And which do I want? The instrument spends all it's time indoors, no wild
temperature changes. These are through hole.

George H.
 
On Tuesday, August 27, 2019 at 1:32:29 PM UTC-4, George Herold wrote:
Enough with these tantalum caps. I've got a 10 uF 35V cap as part of a
power supply filter (w/ 100 uH inductor). I want to replace it with something
else. (I somehow blew this.. by shorting the output?)
What's the difference between Al electro's and the Aluminum-polymer?
And which do I want? The instrument spends all it's time indoors, no wild
temperature changes. These are through hole.

George H.

Oh, 15V supply
GH
 
On Tue, 27 Aug 2019 10:32:24 -0700 (PDT), George Herold
<gherold@teachspin.com> wrote:

Enough with these tantalum caps. I've got a 10 uF 35V cap as part of a
power supply filter (w/ 100 uH inductor). I want to replace it with something
else. (I somehow blew this.. by shorting the output?)
What's the difference between Al electro's and the Aluminum-polymer?
And which do I want? The instrument spends all it's time indoors, no wild
temperature changes. These are through hole.

George H.

Tantalums are dangerous across power supply rails.

Polymers have very low ESR. That may or may not matter in your filter.
Wet aluminums can be had with bigger capacitance values.

You could get voltage overshoot from the LC combination, so make sure
the polymer caps are rated for at at least 2x the supply voltage. I've
tested some that die hard at 1.5x rated voltage. Panasonic?

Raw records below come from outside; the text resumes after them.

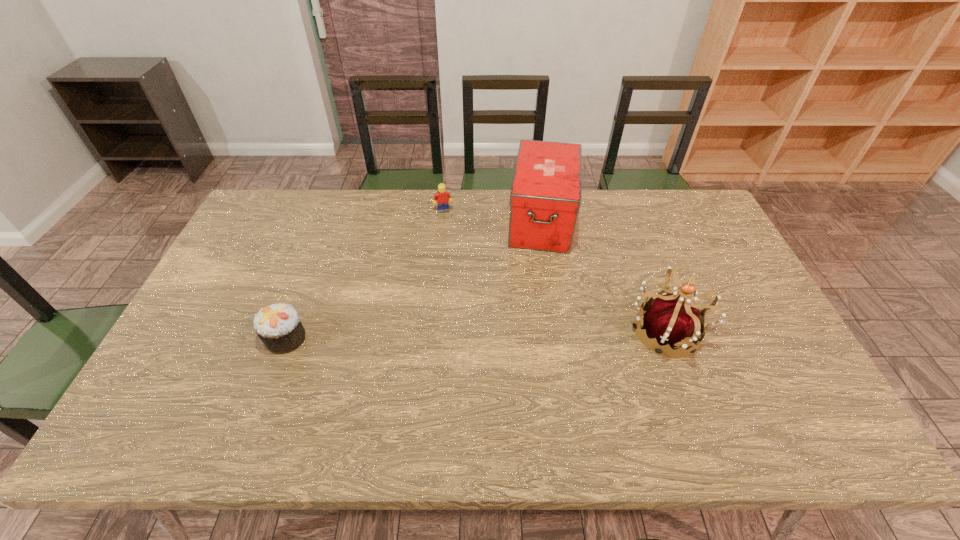 The height and width of the screenshot is (540, 960). I want to click on vacant space located on the handle side of the second object from right to left, so coord(532,344).

In order to click on free point located on the handle side of the second object from right to left in this screenshot , I will do `click(539, 281)`.

Find the location of a particular element. The image size is (960, 540). Lego at the far edge is located at coordinates (441, 196).

Identify the location of the first-aid kit located in the far edge section of the desktop. The image size is (960, 540). (545, 197).

Find the location of `vacant space at the far edge`. vacant space at the far edge is located at coordinates (491, 192).

Image resolution: width=960 pixels, height=540 pixels. In the image, there is a desktop. In order to click on blank space at the near edge in this screenshot , I will do `click(283, 377)`.

Identify the location of vacant space at the left edge of the desktop. (232, 276).

The height and width of the screenshot is (540, 960). In the image, there is a desktop. Find the location of `free space at the right edge`. free space at the right edge is located at coordinates (733, 302).

Identify the location of vacant position at the far left corner of the desktop. This screenshot has height=540, width=960. (254, 208).

At what (x,y) coordinates should I click in order to perform the action: click on free space at the near left corner of the desktop. Please return your answer as a coordinate pair (x, y). Image resolution: width=960 pixels, height=540 pixels. Looking at the image, I should click on (150, 399). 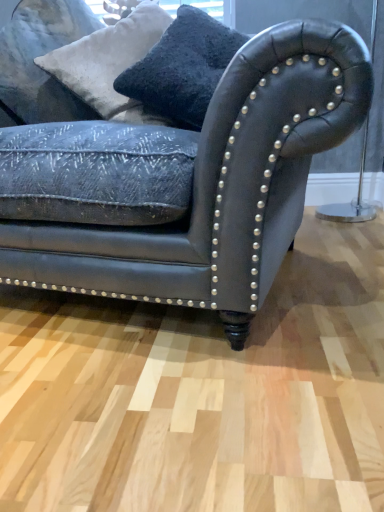 Question: Is point (112, 106) closer or farther from the camera than point (205, 83)?

Choices:
 (A) closer
 (B) farther

Answer: (B)

Question: Considering the positions of white textured pillow at upper left, the 2th pillow in the right-to-left sequence, and velvety black pillow at upper center, the 2th pillow when ordered from left to right, in the image, is white textured pillow at upper left, the 2th pillow in the right-to-left sequence, bigger or smaller than velvety black pillow at upper center, the 2th pillow when ordered from left to right,?

Choices:
 (A) big
 (B) small

Answer: (A)

Question: Estimate the real-world distances between objects in this image. Which object is closer to the velvety black pillow at upper center, the 2th pillow when ordered from left to right?

Choices:
 (A) white textured pillow at upper left, the 2th pillow in the right-to-left sequence
 (B) leather couch at center

Answer: (A)

Question: Estimate the real-world distances between objects in this image. Which object is closer to the leather couch at center?

Choices:
 (A) velvety black pillow at upper center, the 2th pillow when ordered from left to right
 (B) white textured pillow at upper left, the first pillow viewed from the left

Answer: (A)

The United Chem-Com parts are great. At way over rated voltage, and a
bunch of reverse voltage too.
 
On 8/27/19 1:39 PM, George Herold wrote:
On Tuesday, August 27, 2019 at 1:32:29 PM UTC-4, George Herold wrote:
Enough with these tantalum caps. I've got a 10 uF 35V cap as part of a
power supply filter (w/ 100 uH inductor). I want to replace it with something
else. (I somehow blew this.. by shorting the output?)
What's the difference between Al electro's and the Aluminum-polymer?
And which do I want? The instrument spends all it's time indoors, no wild
temperature changes. These are through hole.

George H.

Oh, 15V supply
GH

Al poly has way lower ESR for the same capacitance, and ought to last
longer at highish temperature because there's nothing to dry out.

Usefully, Alpos come in all sorts of grades of ESR, so you can find one
that will work with your regulator. They do cost more for a given value
and voltage, but the ESR improvement may let you use a smaller one.

Cheers

Phil Hobbs

--
Dr Philip C D Hobbs
Principal Consultant
ElectroOptical Innovations LLC / Hobbs ElectroOptics
Optics, Electro-optics, Photonics, Analog Electronics
Briarcliff Manor NY 10510

http://electrooptical.net
http://hobbs-eo.com
 
On Tuesday, August 27, 2019 at 1:54:56 PM UTC-4, Phil Hobbs wrote:
On 8/27/19 1:39 PM, George Herold wrote:
On Tuesday, August 27, 2019 at 1:32:29 PM UTC-4, George Herold wrote:
Enough with these tantalum caps. I've got a 10 uF 35V cap as part of a
power supply filter (w/ 100 uH inductor). I want to replace it with something
else. (I somehow blew this.. by shorting the output?)
What's the difference between Al electro's and the Aluminum-polymer?
And which do I want? The instrument spends all it's time indoors, no wild
temperature changes. These are through hole.

George H.

Oh, 15V supply
GH


Al poly has way lower ESR for the same capacitance, and ought to last
longer at highish temperature because there's nothing to dry out.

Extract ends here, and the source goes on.